# Exercise directions
Every record must be copied exactly, except that pictures are dropped.

── Material shown ──

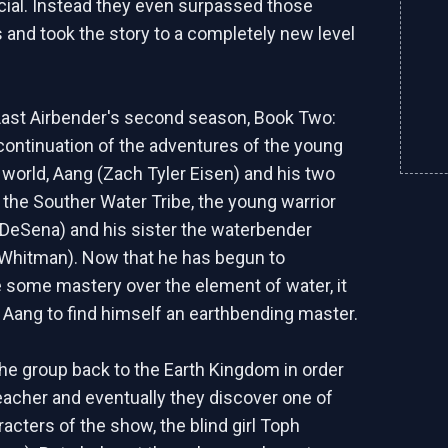
ial. Instead they even surpassed those
 and took the story to a completely new level
Last Airbender's second season, Book Two:
e continuation of the adventures of the young
e world, Aang (Zach Tyler Eisen) and his two
 the Souther Water Tribe, the young warrior
DeSena) and his sister the waterbender
Whitman). Now that he has begun to
some mastery over the element of water, it
 Aang to find himself an earthbending master.
the group back to the Earth Kingdom in order
teacher and eventually they discover one of
acters of the show, the blind girl Toph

───

# Solved exercise
ial. Instead they even surpassed those
 and took the story to a completely new level
Last Airbender's second season, Book Two:
e continuation of the adventures of the young
e world, Aang (Zach Tyler Eisen) and his two
 the Souther Water Tribe, the young warrior
DeSena) and his sister the waterbender
Whitman). Now that he has begun to
some mastery over the element of water, it
 Aang to find himself an earthbending master.
the group back to the Earth Kingdom in order
teacher and eventually they discover one of
acters of the show, the blind girl Toph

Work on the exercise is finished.